■ **Problem to work on**
What is the number of lines in these records that hold the word "iedereen"? Reply with that number alone.
☆ ☆ ☆ ☆ ☆
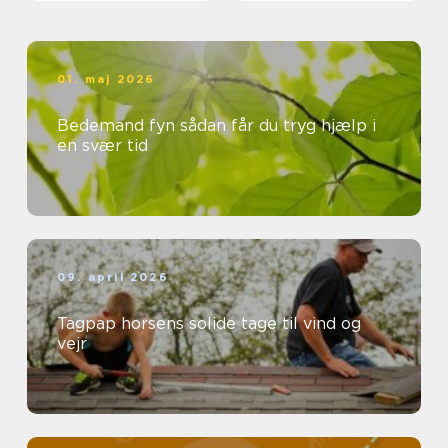
01. maj 2026
Bedemand fyn sådan får du tryg hjælp i
en svær tid
09. april 2026
Tagpap horsens solide tage til vind og
vejr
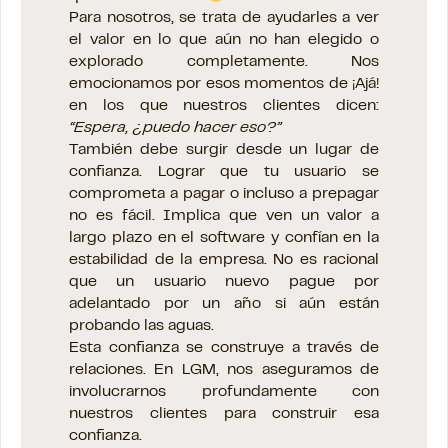
Para nosotros, se trata de ayudarles a ver
el valor en lo que aún no han elegido o
explorado completamente. Nos
emocionamos por esos momentos de ¡Ajá!
en los que nuestros clientes dicen:
“Espera, ¿puedo hacer eso?”
También debe surgir desde un lugar de
confianza. Lograr que tu usuario se
comprometa a pagar o incluso a prepagar
no es fácil. Implica que ven un valor a
largo plazo en el software y confían en la
estabilidad de la empresa. No es racional
que un usuario nuevo pague por
adelantado por un año si aún están
probando las aguas.
Esta confianza se construye a través de
relaciones. En LGM, nos aseguramos de
involucrarnos profundamente con
nuestros clientes para construir esa
confianza.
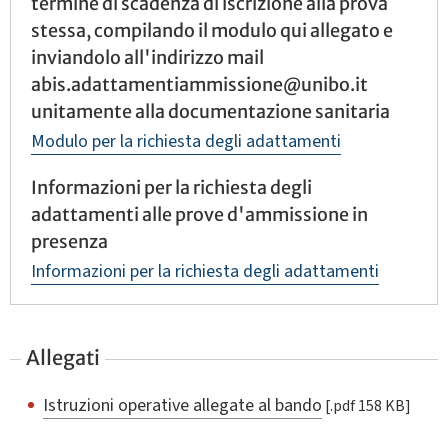
termine di scadenza di iscrizione alla prova
stessa, compilando il modulo qui allegato e
inviandolo all'indirizzo mail
abis.adattamentiammissione@unibo.it
unitamente alla documentazione sanitaria
Modulo per la richiesta degli adattamenti
Informazioni per la richiesta degli
adattamenti alle prove d'ammissione in
presenza
Informazioni per la richiesta degli adattamenti
Allegati
Istruzioni operative allegate al bando
[.pdf 158 KB]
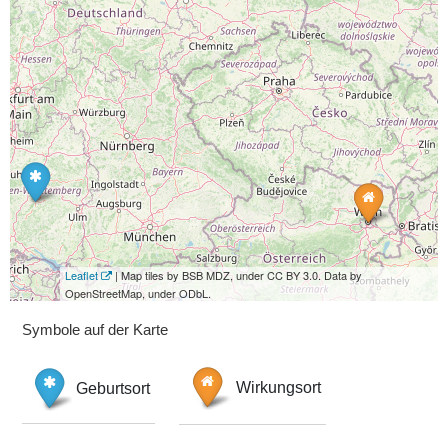
Leaflet
| Map tiles by BSB MDZ, under CC BY 3.0. Data by
OpenStreetMap, under ODbL.
Symbole auf der Karte
Geburtsort
Wirkungsort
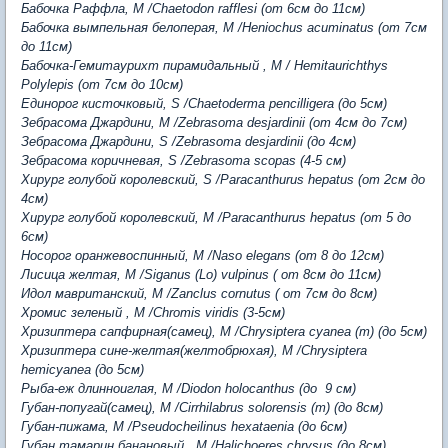
Бабочка Раффла, M /Chaetodon rafflesi (от 6см до 11см)
Бабочка вымпельная белоперая, М /Heniochus acuminatus (от 7см
до 11см)
Бабочка-Гемитаурихт пирамидальный , М / Hemitaurichthys
Polylepis (от 7см до 10см)
Единорог кисточковый, S /Chaetoderma pencilligera (до 5см)
Зебрасома Джардини, M /Zebrasoma desjardinii (от 4см до 7см)
Зебрасома Джардини, S /Zebrasoma desjardinii (до 4см)
Зебрасома коричневая, S /Zebrasoma scopas (4-5 см)
Хирург голубой королевский, S /Paracanthurus hepatus (от 2см до
4см)
Хирург голубой королевский, M /Paracanthurus hepatus (от 5 до
6см)
Носорог оранжевоспинный, M /Naso elegans (от 8 до 12см)
Лисица желтая, М /Siganus (Lo) vulpinus ( от 8см до 11см)
Идол мавританский, M /Zanclus cornutus ( от 7см до 8см)
Хромис зеленый , M /Chromis viridis (3-5см)
Хризиптера сапфирная(самец), M /Chrysiptera cyanea (m) (до 5см)
Хризиптера сине-желтая(желтобрюхая), M /Chrysiptera
hemicyanea (до 5см)
Рыба-еж длинноиглая, M /Diodon holocanthus (до 9 см)
Губан-попугай(самец), M /Cirrhilabrus solorensis (m) (до 8см)
Губан-пижама, M /Pseudocheilinus hexataenia (до 6см)
Губан тамарин банановый , M /Halichoeres chrysus (до 8см)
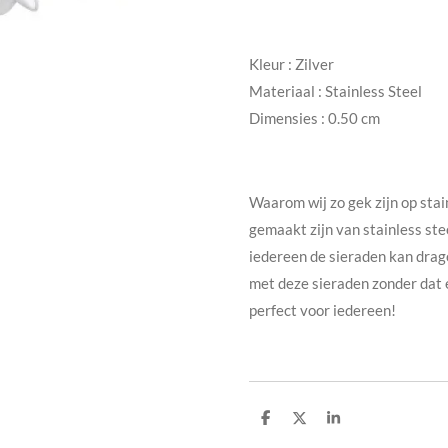
Kleur :
Zilver
Materiaal :
Stainless Steel
Dimensies : 0.50 cm
Waarom wij zo gek zijn op stai
gemaakt zijn van stainless ste
iedereen de sieraden kan dra
met deze sieraden zonder dat e
perfect voor iedereen!
D
D
S
e
e
h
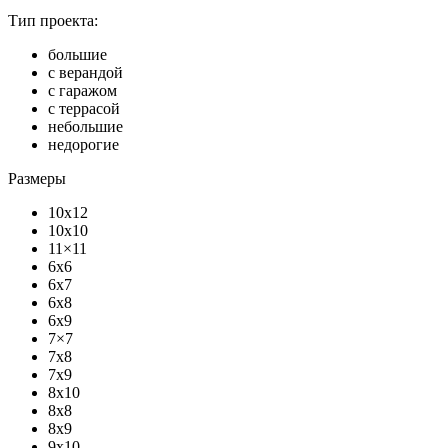
Тип проекта:
большие
с верандой
с гаражом
с террасой
небольшие
недорогие
Размеры
10x12
10x10
11×11
6x6
6x7
6x8
6x9
7×7
7x8
7x9
8x10
8x8
8x9
9x10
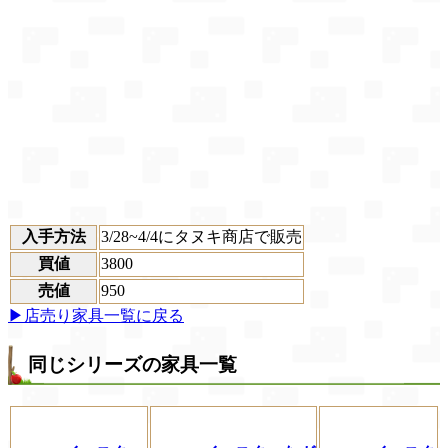
入手方法
3/28~4/4にタヌキ商店で販売
買値
3800
売値
950
▶店売り家具一覧に戻る
同じシリーズの家具一覧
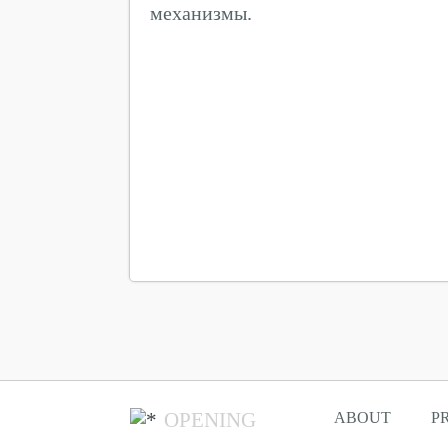
механизмы.
OPENING
ABOUT
P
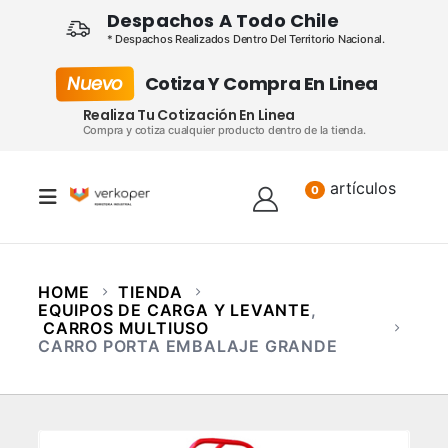
Despachos A Todo Chile
* Despachos Realizados Dentro Del Territorio Nacional.
Nuevo
Cotiza Y Compra En Linea
Realiza Tu Cotización En Linea
Compra y cotiza cualquier producto dentro de la tienda.
artículos
Lista
0
HOME
TIENDA
EQUIPOS DE CARGA Y LEVANTE
,
CARROS MULTIUSO
CARRO PORTA EMBALAJE GRANDE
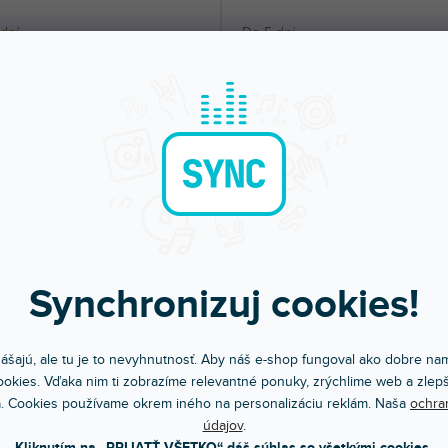
dní
Do 5 dní
ovací skin pre Denon SC6000 Prime.
Nalepovací skin pre Denon SC6000 Pr
i váš prehrávač a dodá mu...
Ochráni váš prehrávač a dodá mu...
60 €
57,60 €
DO KOŠÍKA
DO KOŠÍ
Synchronizuj cookies!
ášajú, ale tu je to nevyhnutnosť. Aby náš e-shop fungoval ako dobre nam
 SC6000 Prime FULL COLORS
Skin SC6000 Prime FULL COLO
okies. Vďaka nim ti zobrazíme relevantné ponuky, zrýchlime web a zlepš
et Orange
Stone Beige
. Cookies používame okrem iného na personalizáciu reklám. Naša
ochra
údajov
.
dní
Do 5 dní
Kliknutím na „PRIJATŤ VŠETKO“ dáš súhlas so všetkými cookies.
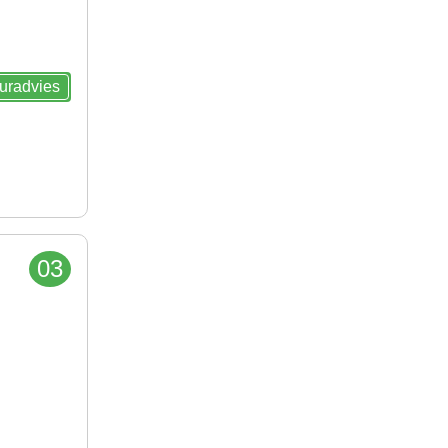
euradvies
03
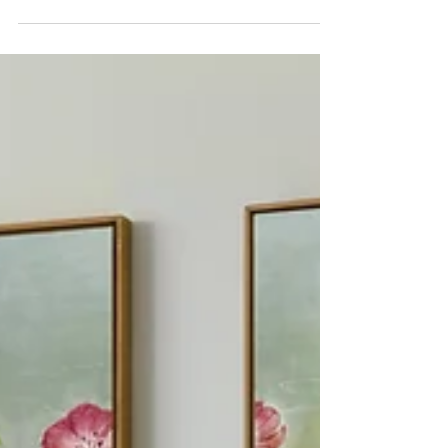
Mgr. art. Jana Michalovičová
Nov 14, 2025
1 minút čítania
XMAS SALE -15%
Prežite tieto Vianoce vo veľkom štýle a doprajte
svojmu interiéru iskru, ktorú si zaslúži. V mojej
tvorbe nájdete jedinečné abstraktné obrazy aj
nádherné prírodné motívy, ktoré vnesú do vašich
priestorov harmóniu, farbu a atmosféru
výnimočnosti. Perfektné ako darček, ešte lepšie pre
seba:) Obdarujte seba a svojich blízkych originálnym
dielom, ktoré zaručene zostane v srdci. Vianočné
objednávky malieb prijímam do 15.12. V prípade
obrazu v podobe artprintu na objednávku, ktoréh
☆ ☆ ☆ ☆ ☆
■ **Expected answer**
2